Originally posted by Dupek Chopra:
I hope these are all Ivy league schools you're going to. I'd hate to see all that hard earned bread your poor parents sweated go to waste on some jerkwater teachers college-with-a-good-football-team institute.
luckily, harvard is eliminating tuition for kids who's parents make less than $40,000 a year.
Harvard eliminates tuition for some
Wed Mar 10, 9:40 AM ET Add Top Stories - Chicago Tribune to My Yahoo!
By Ron DePasquale Special to the Tribune
Peter Brown did not come to Harvard University to move boxes.
Yet the 22-year-old sociology and Portuguese literature major from Oklahoma has been spending up to 18 hours a week moving boxes and doing other odd jobs to pay his $280 monthly tuition bill. Beginning next fall, however, Brown will be able to devote more time to his studies, because Harvard will not charge students whose parents, like Brown's mother, make less than $40,000 a year.
The new aid program, announced late last month by Harvard President Lawrence Summers, has sent shock waves through the Ivy League and the rest of the nation's colleges, where big tuition increases have become an annual event.
Summers cited new research that shows there are 25 times as many students from the top-income quarter as the bottom at the nation's 146 most selective public and private schools.

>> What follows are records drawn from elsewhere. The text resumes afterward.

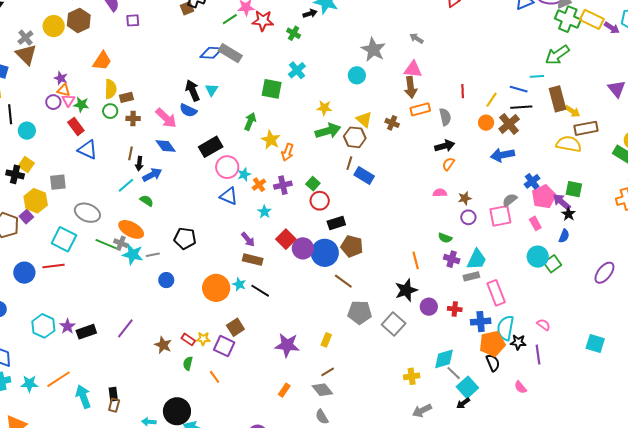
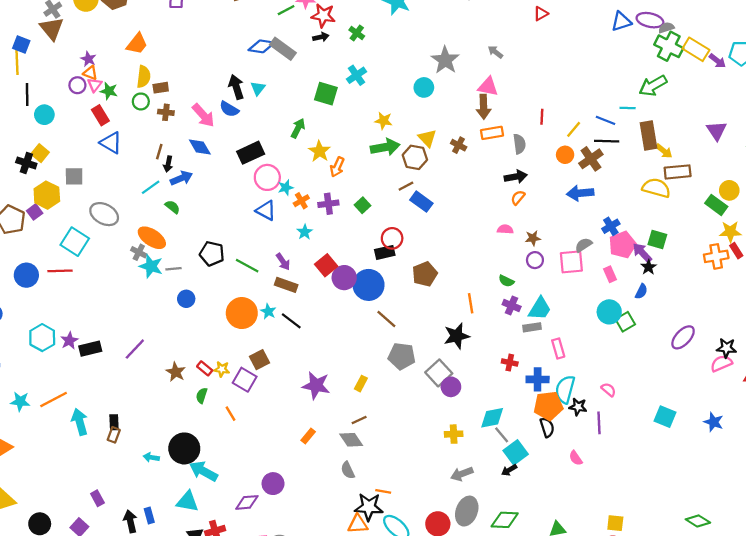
black arrow: (310, 14) -> (321, 37), moved
brown line: (349, 163) -> (406, 186), turned 40
red circle: (320, 201) -> (392, 238), moved
green line: (106, 244) -> (247, 266), moved
brown pentagon: (352, 246) -> (425, 274), moved, turned 30
pink rectangle: (496, 293) -> (558, 349), size x0.7
purple circle: (429, 307) -> (451, 387), moved

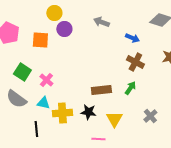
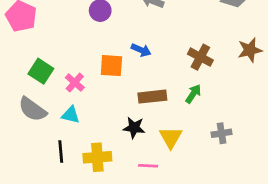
blue arrow: (132, 38) -> (141, 50), moved
orange square: (40, 40) -> (111, 66), moved
yellow cross: (62, 113) -> (97, 157), moved
gray cross: (150, 116) -> (222, 133), turned 32

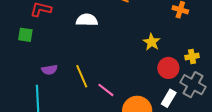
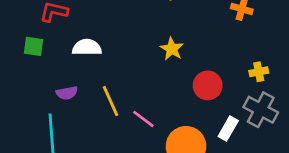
white semicircle: (87, 20) -> (87, 47), moved
yellow star: (152, 42) -> (172, 49), moved
red circle: (168, 68) -> (208, 85), moved

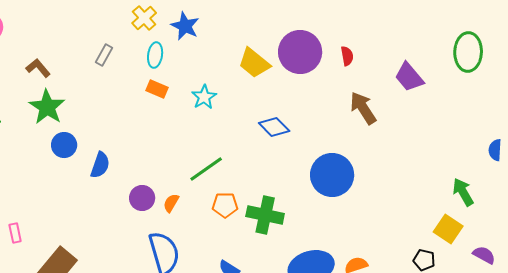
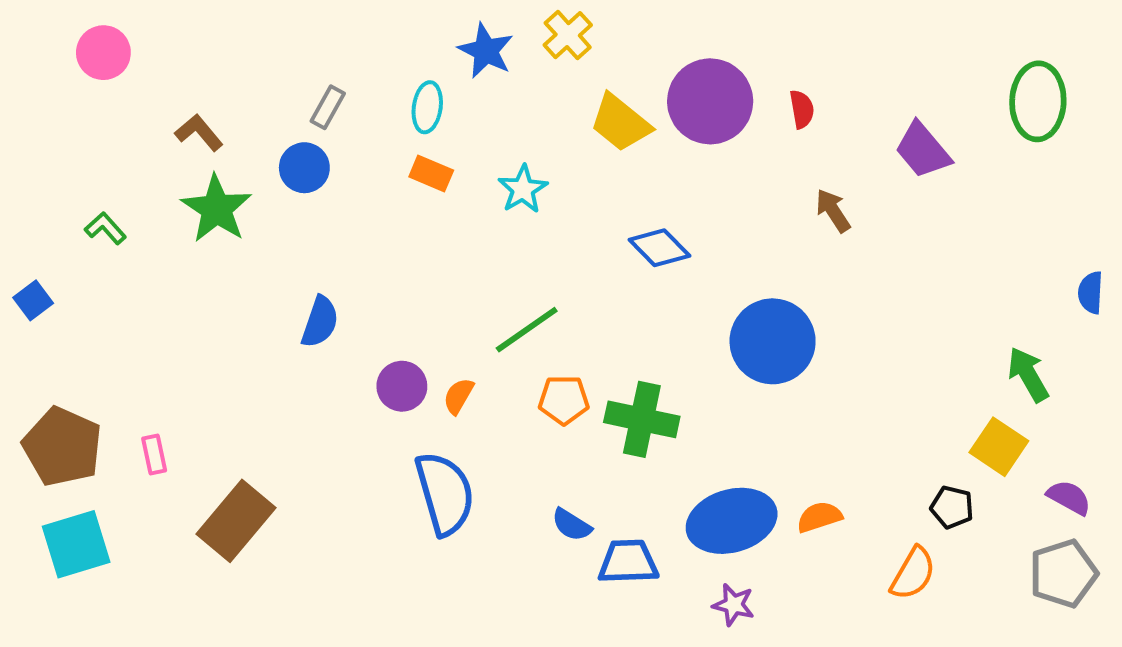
yellow cross: (144, 18) -> (568, 35), moved
brown arrow: (363, 108) -> (833, 211), size x0.7
blue circle: (64, 145) -> (304, 168), moved

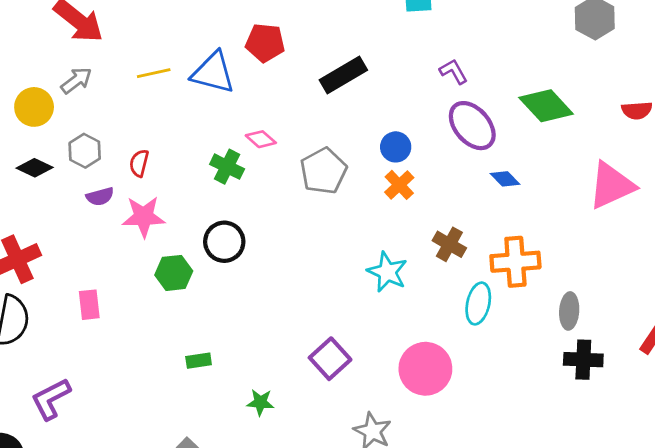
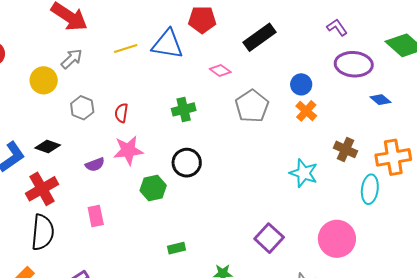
purple ellipse: (472, 126) -> (354, 64), turned -39
pink diamond: (261, 139) -> (220, 71), moved
green cross: (227, 167) -> (184, 109), turned -35
black diamond: (35, 168) -> (48, 146), moved
purple semicircle: (100, 197) -> (95, 165), moved

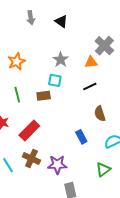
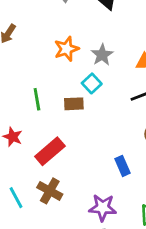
orange star: (17, 62) -> (67, 49), moved
cyan square: (55, 80) -> (92, 83), turned 32
purple star: (57, 165) -> (103, 208), moved

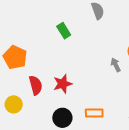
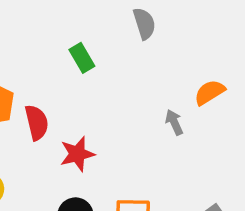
red semicircle: (36, 85) -> (37, 122), moved

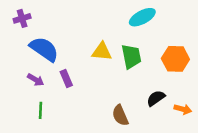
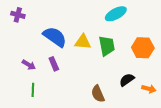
purple cross: (22, 18) -> (18, 15), turned 32
blue semicircle: (44, 49) -> (55, 37), moved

Along with eliminating the average $2,300 expected contribution from low-income students' families, Harvard also announced that students whose parents earn from $40,000 to $60,000 will receive a substantial increase in aid.
Tuition, room, board and fees at Harvard cost $37,928 this year.
Brown, a junior, said he and other students have been paying their parents' share of tuition because they didn't want to ask them for money.
Harvard also plans to more aggressively recruit low-income students, making sure they know they can afford to attend college. Low-income families often overestimate the cost of attending a university, new federal research shows.
"Too often, outstanding students from families of modest means do not believe that college is an option for them, much less an Ivy League university," Summers said at the recent meeting of the American Council on Education in Miami, according to a transcript published by Harvard. "Our doors have long been open to talented students regardless of financial need, but many students simply do not know or believe this. We are determined to change both the perception and the reality."
After decades of efforts to make campuses racially diverse, a push is on to include more low-income students as well, said Richard Kahlenberg, a senior fellow at The Century Foundation, a progressive policy institute in Washington. Kahlenberg edited "America's Untapped Resource: Low-Income Students in Higher Education," the book that contained much of the research cited by Summers.
"What Summers is doing is really inspiring," said Kahlenberg. "Someone needed to take the leadership role on this question of economic inequality."
Just 7 percent of Harvard undergraduates represent the lowest quarter of American household incomes, and 16 percent are from the bottom half. Almost three-quarters have parents whose earnings are in the top quarter. Those numbers are even worse on average at the top 146 colleges: only 3 percent of students are from the bottom quarter, and 10 percent are from the bottom half, according to "America's Untapped Resource."
The gap between rich and poor students has grown because as college costs have increased dramatically, government and philanthropic aid programs have shifted from helping students in need to students of merit, said Brian Fitzgerald, staff director of the Advisory Committee on Student Financial Assistance, which advises Congress.
Not many schools can afford to give low-income students a full ride like Harvard can, so the Advisory Committee is calling on Congress to shift student aid back to low-income students, Fitzgerald said. Federal Pell Grants, which helped low-income students pay for about 40 percent of the cost of attending a private college in the mid-1970s but now cover about 15 percent, should be increased "as much as possible," he said.
The Harvard decision will likely influence negotiations in Congress as the reauthorization of the Higher Education Act is debated, Fitzgerald said. The maximum Pell Grant is $4,050.
In his recent speech, Summers tried to dispel the notion that low-income students are less qualified than others. Affluent students attend schools that offer extra-curricular activities that burnish resumes and can afford SAT prep courses that help boost their scores--opportunities often unavailable to low-income students, he said.
As for Brown, the Harvard student says his experience of just scraping by at college led him to change career goals.
"I wanted to be a millionaire, and I didn't care how I did it," Brown said. "It sounds maudlin, but this has changed me. Now I'd be happy directing a financial-aid program."